Que Newman, ayant reçu la parole solennelle d’un tiers, qu’on ne pouvait pas produire, que Smike n’était pas le fils de Snawley, et qu’il était prêt à en prêter serment en justice, si c’était nécessaire, cette première révélation les avait amenés à douter de la valeur de la réclamation de paternité sur laquelle, sans cela, ils n’avaient aucune raison d’élever une contestation, tant qu’elle se fondait sur des témoignages et des pièces qu’ils n’avaient pas qualité pour désavouer. Que, soupçonnant dès lors l’existence d’un complot, ils n’avaient pas eu de peine à en faire remonter l’origine à la malignité de Ralph, secondée par l’avarice et l’esprit vindicatif de Squeers.
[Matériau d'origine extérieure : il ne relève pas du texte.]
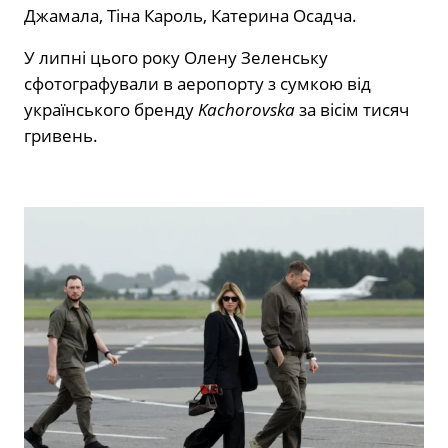
Джамала, Тіна Кароль, Катерина Осадча.
У липні цього року Олену Зеленську
сфотографували в аеропорту з сумкою від
українського бренду
Kachorovska
за вісім тисяч
гривень.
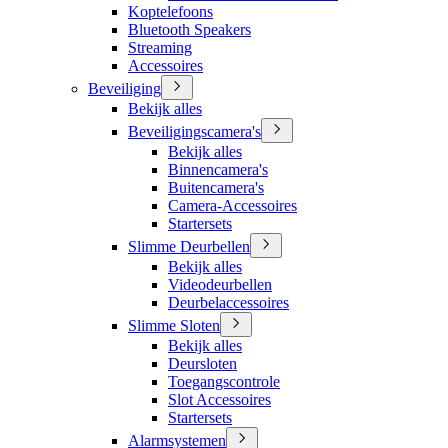
Koptelefoons
Bluetooth Speakers
Streaming
Accessoires
Beveiliging
Bekijk alles
Beveiligingscamera's
Bekijk alles
Binnencamera's
Buitencamera's
Camera-Accessoires
Startersets
Slimme Deurbellen
Bekijk alles
Videodeurbellen
Deurbelaccessoires
Slimme Sloten
Bekijk alles
Deursloten
Toegangscontrole
Slot Accessoires
Startersets
Alarmsystemen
Mais, comme prouver et soupçonner sont deux, un jurisconsulte éminent, renommé pour sa sagacité et sa pénétration dans ces sortes d’affaires, leur avait donné le conseil de procéder, dans leur résistance aux prétentions de la partie adverse, avec autant de mesure et de ménagements que possible ; de s’attacher à Snawley, la cheville ouvrière de toutes ces fausses allégations ; de tâcher de l’amener, si on pouvait, à se contredire et à se couper ; de le harceler par tous les moyens, de le prendre par la crainte, par la considération de sa sûreté personnelle, de le pousser à divulguer tout le plan prémédité, à livrer son instigateur et tout autre complice ; que tout cela avait été conduit avec beaucoup d’habileté ; mais que Snawley, qui n’était pas novice dans ces basses intrigues, avait réussi, par son esprit rusé, à déjouer toutes leurs tentatives, jusqu’au moment où une circonstance inespérée l’avait mis à leurs pieds, la veille au soir.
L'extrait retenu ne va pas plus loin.